Ormai è diventata una piacevole quanto gustosa abitudine terminare le serate danzanti dei sabato sera alla pasticceria Babylon. Non c’è differenza alcuna se la sala da ballo sia questa o quella, lontana o vicina, le serate finiscono tutti insieme sempre lì, davanti a quel bancone dove fa bella mostra uno spettacolare assortimento di invitanti dolci. E anche questo sabato sera non ha fatto eccezione, ci siamo ritrovati in diverse coppie sedute sotto il gazebo del bar dopo aver unito gli unici tre tavoli ancora liberi.
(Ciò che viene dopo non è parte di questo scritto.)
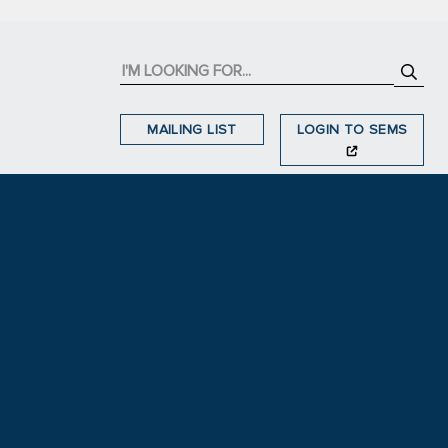
MAILING LIST
LOGIN TO SEMS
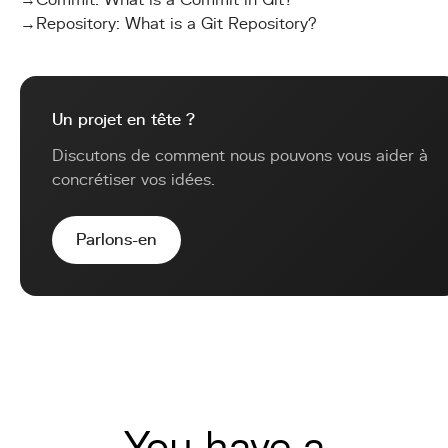
→
Commit: What is a Commit in Git?
→
Repository: What is a Git Repository?
Un projet en tête ?
Discutons de comment nous pouvons vous aider à
concrétiser vos idées.
Parlons-en
You have a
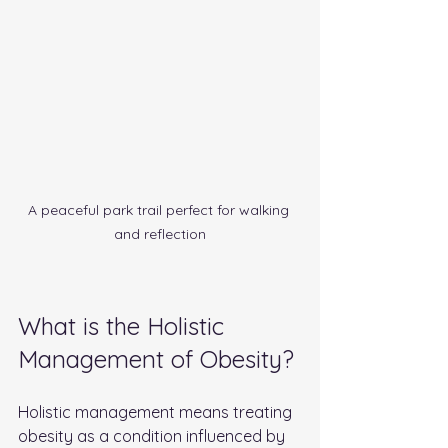
A peaceful park trail perfect for walking 
and reflection
What is the Holistic 
Management of Obesity?
Holistic management means treating 
obesity as a condition influenced by 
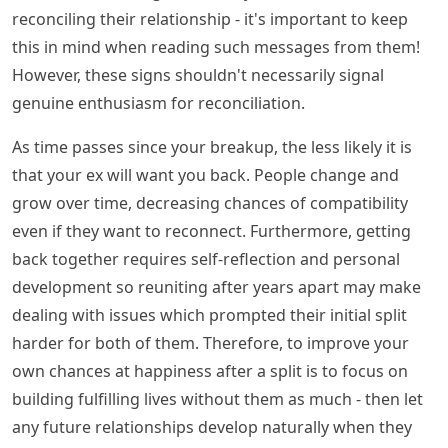
reconciling their relationship - it's important to keep
this in mind when reading such messages from them!
However, these signs shouldn't necessarily signal
genuine enthusiasm for reconciliation.
As time passes since your breakup, the less likely it is
that your ex will want you back. People change and
grow over time, decreasing chances of compatibility
even if they want to reconnect. Furthermore, getting
back together requires self-reflection and personal
development so reuniting after years apart may make
dealing with issues which prompted their initial split
harder for both of them. Therefore, to improve your
own chances at happiness after a split is to focus on
building fulfilling lives without them as much - then let
any future relationships develop naturally when they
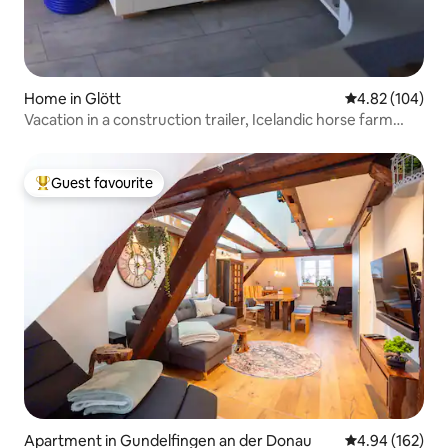
Home in Glött
4.82 out of 5 a
4.82 (104)
Vacation in a construction trailer, Icelandic horse farm
Seelengrübchen
Guest favourite
Top guest favourite
Apartment in Gundelfingen an der Donau
4.94 out of 5 a
4.94 (162)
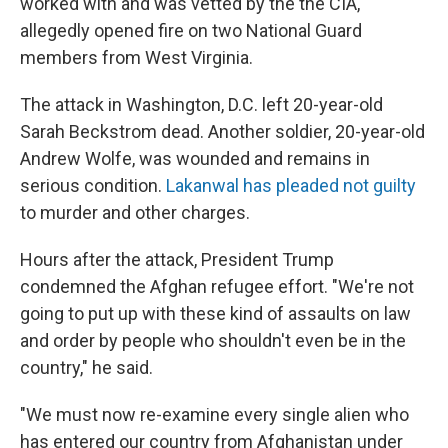
worked with and was vetted by the the CIA,
allegedly opened fire on two National Guard
members from West Virginia.
The attack in Washington, D.C. left 20-year-old
Sarah Beckstrom dead. Another soldier, 20-year-old
Andrew Wolfe, was wounded and remains in
serious condition.
Lakanwal has pleaded not guilty
to murder and other charges.
Hours after the attack, President Trump
condemned the Afghan refugee effort. "We're not
going to put up with these kind of assaults on law
and order by people who shouldn't even be in the
country," he said.
"We must now re-examine every single alien who
has entered our country from Afghanistan under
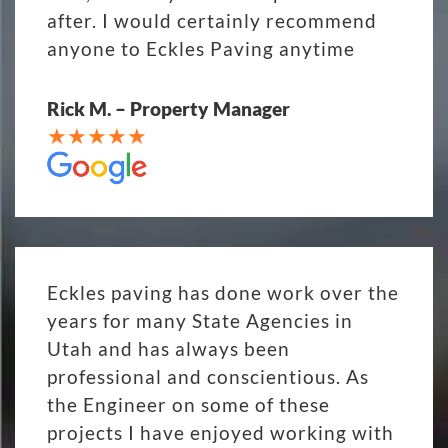
after. I would certainly recommend
anyone to Eckles Paving anytime
Rick M. – Property Manager
Eckles paving has done work over the
years for many State Agencies in
Utah and has always been
professional and conscientious. As
the Engineer on some of these
projects I have enjoyed working with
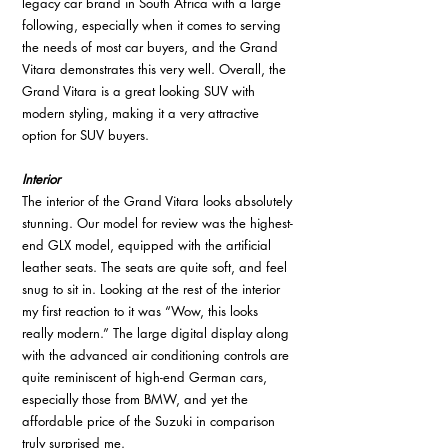
legacy car brand in South Africa with a large 
following, especially when it comes to serving 
the needs of most car buyers, and the Grand 
Vitara demonstrates this very well. Overall, the 
Grand Vitara is a great looking SUV with 
modern styling, making it a very attractive 
option for SUV buyers. 
Interior
The interior of the Grand Vitara looks absolutely 
stunning. Our model for review was the highest-
end GLX model, equipped with the artificial 
leather seats. The seats are quite soft, and feel 
snug to sit in. Looking at the rest of the interior 
my first reaction to it was “Wow, this looks 
really modern.” The large digital display along 
with the advanced air conditioning controls are 
quite reminiscent of high-end German cars, 
especially those from BMW, and yet the 
affordable price of the Suzuki in comparison 
truly surprised me.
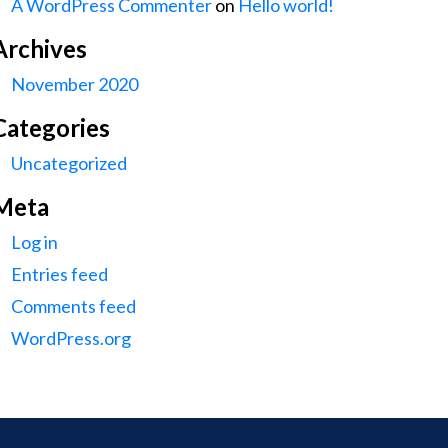
A WordPress Commenter
on
Hello world!
Archives
November 2020
Categories
Uncategorized
Meta
Log in
Entries feed
Comments feed
WordPress.org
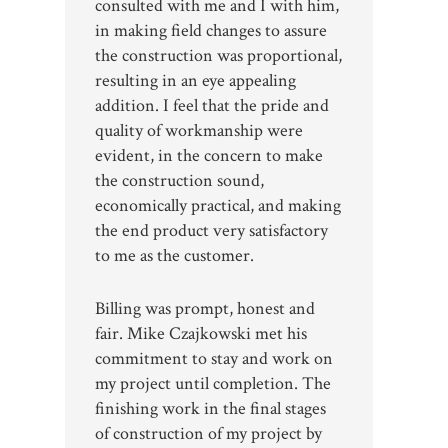
consulted with me and I with him,
in making field changes to assure
the construction was proportional,
resulting in an eye appealing
addition. I feel that the pride and
quality of workmanship were
evident, in the concern to make
the construction sound,
economically practical, and making
the end product very satisfactory
to me as the customer.
Billing was prompt, honest and
fair. Mike Czajkowski met his
commitment to stay and work on
my project until completion. The
finishing work in the final stages
of construction of my project by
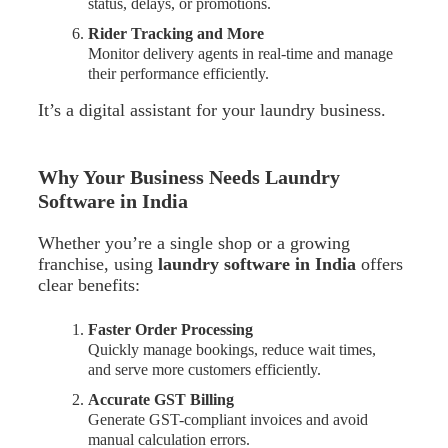
status, delays, or promotions.
Rider Tracking and More
Monitor delivery agents in real-time and manage
their performance efficiently.
It’s a digital assistant for your laundry business.
Why Your Business Needs Laundry
Software in India
Whether you’re a single shop or a growing
franchise, using
laundry software in India
offers
clear benefits:
Faster Order Processing
Quickly manage bookings, reduce wait times,
and serve more customers efficiently.
Accurate GST Billing
Generate GST-compliant invoices and avoid
manual calculation errors.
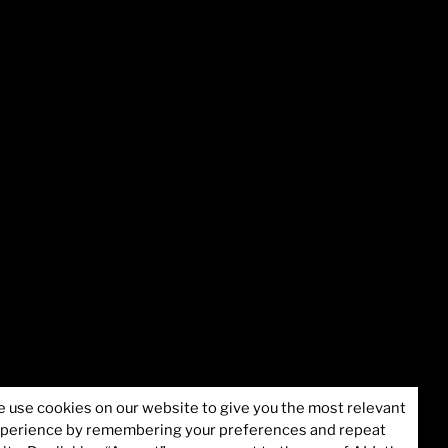
formation
©2025 Juvare, LLC
 use cookies on our website to give you the most relevant
perience by remembering your preferences and repeat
Un leggero freschetto ci ritempra dalle fatiche dei balli di qualche minuto prima, aspettando il barista si parla della serata appena trascorsa, cazzeggiando tra di noi come si conviene a un gruppo affiatato come il nostro. Guardandomi intorno mi rendo conto che la giovinezza ha trascurato inesorabilmente i nostri tavoli che sono gli unici over…. anta, siamo circondati da ragazzi più o meno ventenni che probabilmente stanno iniziando la serata mentre noi siamo ai titoli di coda.

Due ragazzi seduti ad un tavolo di fronte ai nostri attirano la mia attenzione, hanno in bocca due enormi sigari da far impallidire Che Guevara e Fidel Castro, sul tavolo una bottiglia di whisky da un litro e mezzo appena aperta, le loro braccia non presentano nemmeno un cm quadrato di pelle libero da tatuaggi. Fumano in silenzio, un acre odore caratteristico nell’aria fa pendant con i loro sguardi non proprio svegli. Sono giovanissimi, non avranno più di ventitré o ventiquattro  anni. “Potrebbero essere nostri figli”, mi dice salvatore mentre uno dei due riempie di nuovo i loro bicchieri. “Non è possibile –gli rispondo – perché a quest’ora avrebbero le gambe spezzate”.
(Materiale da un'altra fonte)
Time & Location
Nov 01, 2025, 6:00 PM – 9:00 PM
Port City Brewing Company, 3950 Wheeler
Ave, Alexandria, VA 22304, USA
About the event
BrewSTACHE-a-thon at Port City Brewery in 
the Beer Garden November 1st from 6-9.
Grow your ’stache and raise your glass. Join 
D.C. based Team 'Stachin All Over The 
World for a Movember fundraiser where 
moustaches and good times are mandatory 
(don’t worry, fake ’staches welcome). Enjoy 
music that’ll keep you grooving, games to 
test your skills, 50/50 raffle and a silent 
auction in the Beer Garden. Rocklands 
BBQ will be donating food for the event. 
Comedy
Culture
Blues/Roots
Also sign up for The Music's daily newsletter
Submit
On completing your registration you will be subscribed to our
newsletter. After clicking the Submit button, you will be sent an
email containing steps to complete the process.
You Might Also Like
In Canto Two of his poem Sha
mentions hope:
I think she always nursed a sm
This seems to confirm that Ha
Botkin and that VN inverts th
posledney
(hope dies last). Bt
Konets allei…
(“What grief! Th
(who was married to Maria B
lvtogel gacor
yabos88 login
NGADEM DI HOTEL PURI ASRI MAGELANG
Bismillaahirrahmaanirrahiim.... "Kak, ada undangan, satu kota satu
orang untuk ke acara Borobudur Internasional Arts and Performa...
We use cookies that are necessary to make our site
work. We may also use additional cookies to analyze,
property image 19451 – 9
Il cameriere ci distrae piacevolmente prendendo le nostre ordinazione scrivendo con cura sul suo taccuino, i cornetti con la crema l’hanno fatta come sempre da padroni. Nel frattempo i due ragazzi ricevono visite, si siedono al loro tavolo tre ragazze, o meglio tre ragazzine, non avranno più di quindici  o sedici anni, una di loro dopo averli salutati entra nel locale  ritornando poco dopo con tre bicchieri che in un attimo vengono riempiti di whisky fino all’orlo da uno dei due ragazzi. Il loro abbigliamento è quantomeno stravagante, stivaletti (siamo ad agosto), calzoncini super corti “giro inguine”, trucco a quintali, capelli corti biondi una e coda di cavallo le altre due. Vengono offerte loro tre sigarette artigianali e dopo pochi secondi le nostre narici vengono nuovamente insultate da un odore acre identico al precedente. Il livello della bottiglia di whisky si  abbassa costantemente, per i cinque ragazzi è sempre più difficile restare in equilibrio nelle loro sedie se non appoggiandosi tra di loro.

“Nonostante la nostra età abbia superato abbondantemente gli …anta – mi dice Salvatore – io non la cambierei con quella di questi ragazzi”.

“Ma tu sei sicuro che ci arriveranno alla nostra età?” gli rispondo prontamente con un velo di tristezza.